[Extracted data entries]
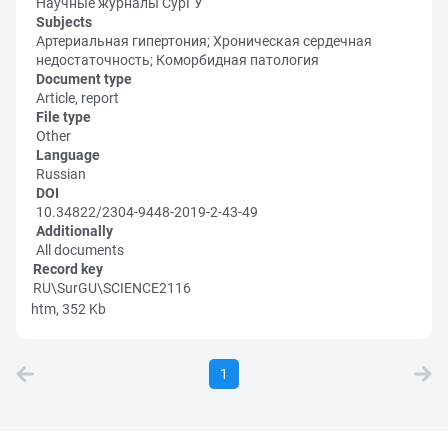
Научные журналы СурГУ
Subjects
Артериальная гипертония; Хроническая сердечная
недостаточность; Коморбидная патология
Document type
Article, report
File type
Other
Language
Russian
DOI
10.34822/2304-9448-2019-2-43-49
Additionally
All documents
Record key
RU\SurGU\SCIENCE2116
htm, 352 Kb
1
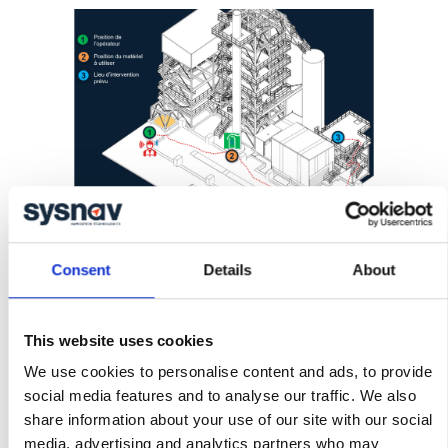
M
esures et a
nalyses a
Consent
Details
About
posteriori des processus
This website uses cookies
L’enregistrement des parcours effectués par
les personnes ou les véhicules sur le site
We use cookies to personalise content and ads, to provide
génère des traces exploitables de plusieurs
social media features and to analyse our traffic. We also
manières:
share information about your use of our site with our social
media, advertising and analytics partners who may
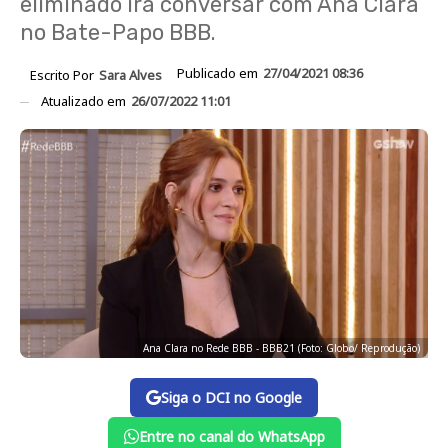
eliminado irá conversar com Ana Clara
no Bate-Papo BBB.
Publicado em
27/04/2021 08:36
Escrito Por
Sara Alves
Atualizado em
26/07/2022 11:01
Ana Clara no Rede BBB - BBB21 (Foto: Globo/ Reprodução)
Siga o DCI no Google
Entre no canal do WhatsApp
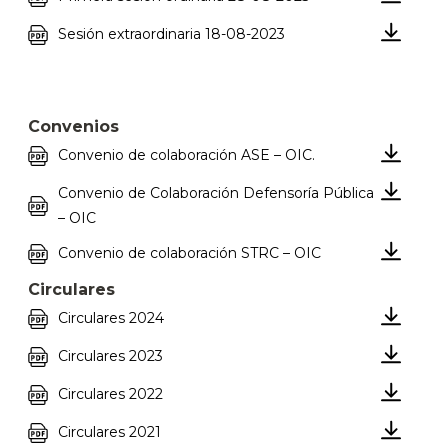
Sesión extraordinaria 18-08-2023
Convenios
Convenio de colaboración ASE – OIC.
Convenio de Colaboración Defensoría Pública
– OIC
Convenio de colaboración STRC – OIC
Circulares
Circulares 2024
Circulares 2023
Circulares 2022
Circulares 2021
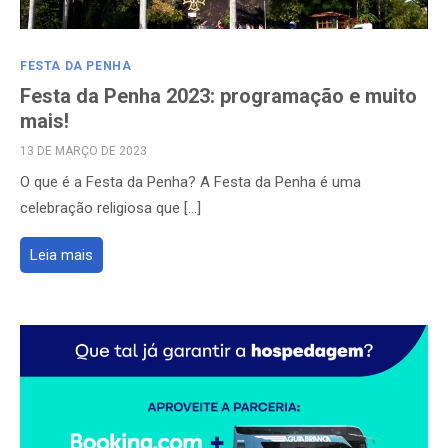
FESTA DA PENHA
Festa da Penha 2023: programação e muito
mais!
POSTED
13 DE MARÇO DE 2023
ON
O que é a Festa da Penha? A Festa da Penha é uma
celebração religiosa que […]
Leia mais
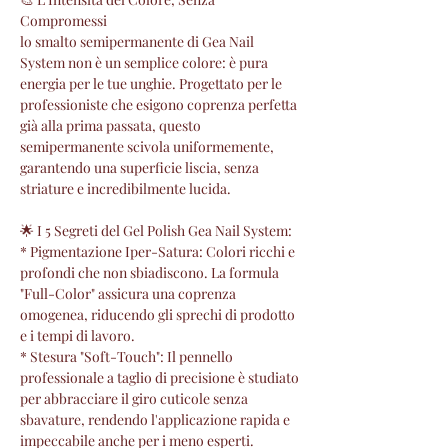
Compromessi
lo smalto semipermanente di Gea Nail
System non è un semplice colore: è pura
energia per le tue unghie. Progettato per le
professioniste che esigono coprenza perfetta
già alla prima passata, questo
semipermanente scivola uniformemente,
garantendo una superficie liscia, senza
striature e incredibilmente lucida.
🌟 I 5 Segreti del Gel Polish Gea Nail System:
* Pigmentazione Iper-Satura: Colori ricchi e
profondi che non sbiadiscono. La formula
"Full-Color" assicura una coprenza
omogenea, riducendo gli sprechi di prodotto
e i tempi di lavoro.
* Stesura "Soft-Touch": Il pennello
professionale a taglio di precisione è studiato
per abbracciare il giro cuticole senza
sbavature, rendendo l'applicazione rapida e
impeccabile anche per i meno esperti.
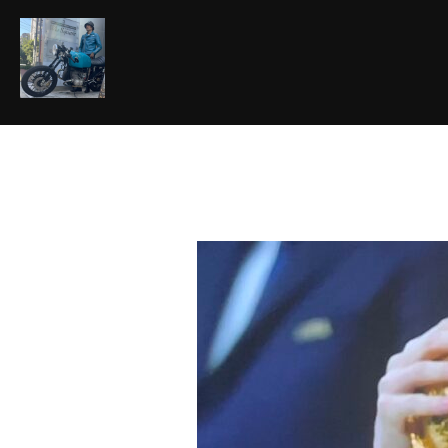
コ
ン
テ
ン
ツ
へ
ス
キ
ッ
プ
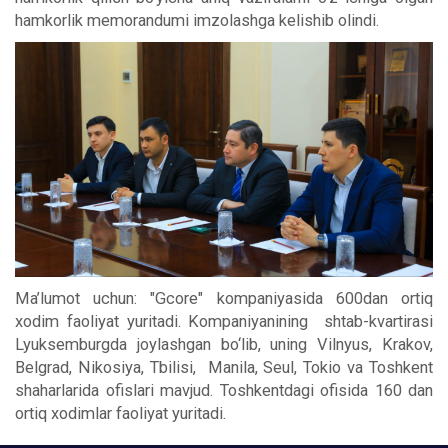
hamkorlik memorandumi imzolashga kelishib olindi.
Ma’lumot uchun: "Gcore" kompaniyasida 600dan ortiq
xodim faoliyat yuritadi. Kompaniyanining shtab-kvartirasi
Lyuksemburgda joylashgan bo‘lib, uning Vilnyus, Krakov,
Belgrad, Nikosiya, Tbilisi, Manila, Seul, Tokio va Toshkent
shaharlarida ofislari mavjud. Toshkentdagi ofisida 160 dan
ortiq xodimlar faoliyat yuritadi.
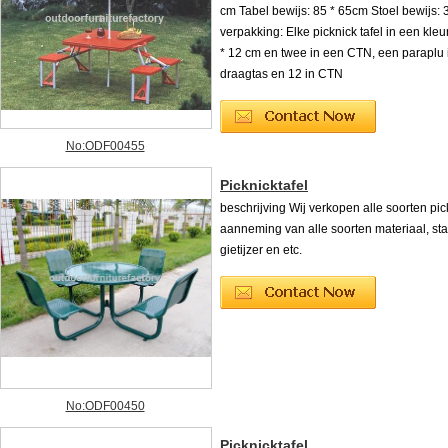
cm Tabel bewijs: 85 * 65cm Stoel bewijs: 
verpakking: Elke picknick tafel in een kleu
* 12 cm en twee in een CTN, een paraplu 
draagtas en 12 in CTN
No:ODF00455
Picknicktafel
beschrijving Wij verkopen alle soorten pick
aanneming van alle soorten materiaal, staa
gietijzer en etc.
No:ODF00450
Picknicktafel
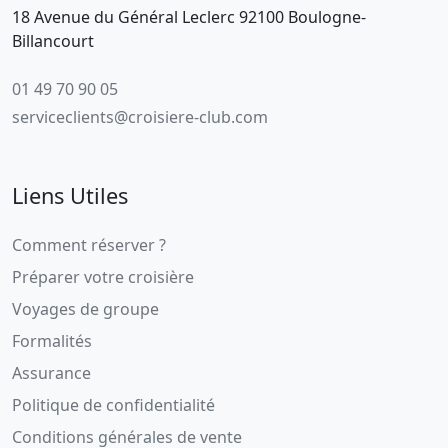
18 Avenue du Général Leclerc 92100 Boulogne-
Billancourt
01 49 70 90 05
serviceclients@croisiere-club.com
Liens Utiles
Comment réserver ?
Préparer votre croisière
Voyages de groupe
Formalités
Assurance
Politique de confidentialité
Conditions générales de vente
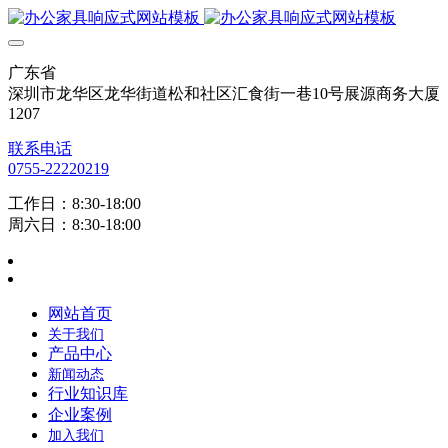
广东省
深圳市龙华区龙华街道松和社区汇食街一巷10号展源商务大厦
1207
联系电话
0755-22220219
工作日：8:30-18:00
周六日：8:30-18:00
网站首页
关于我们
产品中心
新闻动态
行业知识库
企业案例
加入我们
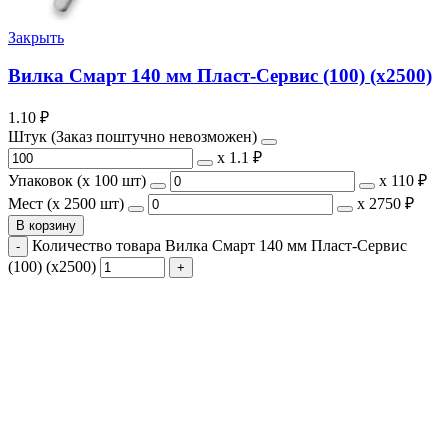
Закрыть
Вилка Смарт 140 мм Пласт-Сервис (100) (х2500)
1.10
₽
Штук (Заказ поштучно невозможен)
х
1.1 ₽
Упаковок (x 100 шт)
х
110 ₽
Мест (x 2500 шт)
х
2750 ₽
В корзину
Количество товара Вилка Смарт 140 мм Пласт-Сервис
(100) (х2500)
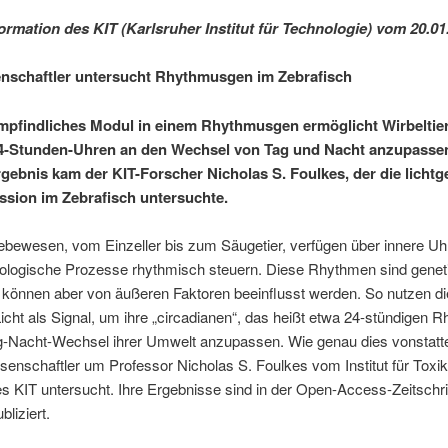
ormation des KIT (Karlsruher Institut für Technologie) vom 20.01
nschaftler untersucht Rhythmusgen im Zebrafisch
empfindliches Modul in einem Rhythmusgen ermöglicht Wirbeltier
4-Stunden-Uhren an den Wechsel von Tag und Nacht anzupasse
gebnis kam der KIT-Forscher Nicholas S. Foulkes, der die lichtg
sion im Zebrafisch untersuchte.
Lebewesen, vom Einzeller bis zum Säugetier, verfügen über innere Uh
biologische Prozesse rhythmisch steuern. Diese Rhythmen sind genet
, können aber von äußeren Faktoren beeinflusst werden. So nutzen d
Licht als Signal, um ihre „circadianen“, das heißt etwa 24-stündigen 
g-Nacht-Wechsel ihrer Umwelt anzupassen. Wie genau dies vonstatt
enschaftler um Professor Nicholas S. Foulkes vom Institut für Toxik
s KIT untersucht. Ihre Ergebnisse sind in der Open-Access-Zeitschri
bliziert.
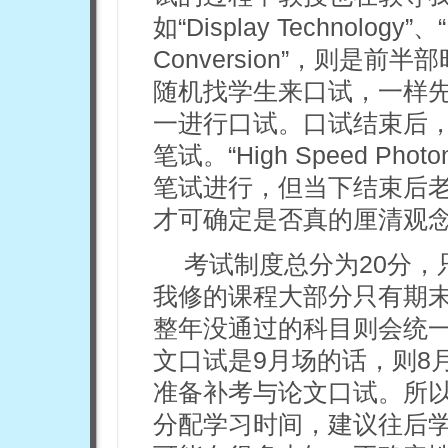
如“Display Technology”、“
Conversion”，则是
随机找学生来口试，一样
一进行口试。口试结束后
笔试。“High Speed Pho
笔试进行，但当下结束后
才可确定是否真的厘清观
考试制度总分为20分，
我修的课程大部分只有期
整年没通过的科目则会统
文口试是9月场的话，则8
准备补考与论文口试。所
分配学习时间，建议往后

§ Task directions
The full text of the data above, exact and without pictures, is what to return.

§ Solution below
Научные журналы СурГУ
Subjects
Артериальная гипертония; Хроническая сердечная
недостаточность; Коморбидная патология
Document type
Article, report
File type
Other
Language
Russian
DOI
10.34822/2304-9448-2019-2-43-49
Additionally
All documents
Record key
RU\SurGU\SCIENCE2116
htm, 352 Kb
1
M
esures et a
nalyses a
Consent
Details
About
posteriori des processus
This website uses cookies
L’enregistrement des parcours effectués par
les personnes ou les véhicules sur le site
We use cookies to personalise content and ads, to provide
génère des traces exploitables de plusieurs
social media features and to analyse our traffic. We also
manières:
share information about your use of our site with our social
media, advertising and analytics partners who may
eliminado irá conversar com Ana Clara
no Bate-Papo BBB.
Publicado em
27/04/2021 08:36
Escrito Por
Sara Alves
Atualizado em
26/07/2022 11:01
Ana Clara no Rede BBB - BBB21 (Foto: Globo/ Reprodução)
Siga o DCI no Google
Entre no canal do WhatsApp
Sesión extraordinaria 18-08-2023
Convenios
Convenio de colaboración ASE – OIC.
Convenio de Colaboración Defensoría Pública
– OIC
Convenio de colaboración STRC – OIC
Circulares
Circulares 2024
Circulares 2023
Circulares 2022
Circulares 2021
FESTA DA PENHA
Festa da Penha 2023: programação e muito
mais!
POSTED
13 DE MARÇO DE 2023
ON
O que é a Festa da Penha? A Festa da Penha é uma
celebração religiosa que […]
Leia mais
Compromessi
lo smalto semipermanente di Gea Nail
System non è un semplice colore: è pura
energia per le tue unghie. Progettato per le
professioniste che esigono coprenza perfetta
già alla prima passata, questo
semipermanente scivola uniformemente,
garantendo una superficie liscia, senza
striature e incredibilmente lucida.
🌟 I 5 Segreti del Gel Polish Gea Nail System:
* Pigmentazione Iper-Satura: Colori ricchi e
profondi che non sbiadiscono. La formula
"Full-Color" assicura una coprenza
omogenea, riducendo gli sprechi di prodotto
e i tempi di lavoro.
* Stesura "Soft-Touch": Il pennello
professionale a taglio di precisione è studiato
per abbracciare il giro cuticole senza
sbavature, rendendo l'applicazione rapida e
impeccabile anche per i meno esperti.
コ
ン
テ
ン
ツ
へ
ス
キ
ッ
プ
hamkorlik memorandumi imzolashga kelishib olindi.
Ma’lumot uchun: "Gcore" kompaniyasida 600dan ortiq
xodim faoliyat yuritadi. Kompaniyanining shtab-kvartirasi
Lyuksemburgda joylashgan bo‘lib, uning Vilnyus, Krakov,
Belgrad, Nikosiya, Tbilisi, Manila, Seul, Tokio va Toshkent
shaharlarida ofislari mavjud. Toshkentdagi ofisida 160 dan
ortiq xodimlar faoliyat yuritadi.
cm Tabel bewijs: 85 * 65cm Stoel bewijs: 
verpakking: Elke picknick tafel in een kleu
* 12 cm en twee in een CTN, een paraplu 
draagtas en 12 in CTN
No:ODF00455
Picknicktafel
beschrijving Wij verkopen alle soorten pick
aanneming van alle soorten materiaal, staa
gietijzer en etc.
No:ODF00450
Picknicktafel
18 Avenue du Général Leclerc 92100 Boulogne-
Billancourt
01 49 70 90 05
serviceclients@croisiere-club.com
Liens Utiles
Comment réserver ?
Préparer votre croisière
Voyages de groupe
Formalités
Assurance
Politique de confidentialité
Conditions générales de vente
广东省
深圳市龙华区龙华街道松和社区汇食街一巷10号展源商务大厦
1207
联系电话
0755-22220219
工作日：8:30-18:00
周六日：8:30-18:00
网站首页
关于我们
产品中心
新闻动态
行业知识库
企业案例
加入我们
Закрыть
Вилка Смарт 140 мм Пласт-Сервис (100) (х2500)
1.10
₽
Штук (Заказ поштучно невозможен)
х
1.1 ₽
Упаковок (x 100 шт)
х
110 ₽
Мест (x 2500 шт)
х
2750 ₽
В корзину
Количество товара Вилка Смарт 140 мм Пласт-Сервис
(100) (х2500)
ormation des KIT (Karlsruher Institut für Technologie) vom 20.01
nschaftler untersucht Rhythmusgen im Zebrafisch
empfindliches Modul in einem Rhythmusgen ermöglicht Wirbeltier
4-Stunden-Uhren an den Wechsel von Tag und Nacht anzupasse
gebnis kam der KIT-Forscher Nicholas S. Foulkes, der die lichtg
sion im Zebrafisch untersuchte.
Lebewesen, vom Einzeller bis zum Säugetier, verfügen über innere Uh
biologische Prozesse rhythmisch steuern. Diese Rhythmen sind genet
, können aber von äußeren Faktoren beeinflusst werden. So nutzen d
Licht als Signal, um ihre „circadianen“, das heißt etwa 24-stündigen 
g-Nacht-Wechsel ihrer Umwelt anzupassen. Wie genau dies vonstatt
enschaftler um Professor Nicholas S. Foulkes vom Institut für Toxik
s KIT untersucht. Ihre Ergebnisse sind in der Open-Access-Zeitschri
bliziert.
如“Display Technology”、“
Conversion”，则是
随机找学生来口试，一样
一进行口试。口试结束后
笔试。“High Speed Pho
笔试进行，但当下结束后
才可确定是否真的厘清观
考试制度总分为20分，
我修的课程大部分只有期
整年没通过的科目则会统
文口试是9月场的话，则8
准备补考与论文口试。所
分配学习时间，建议往后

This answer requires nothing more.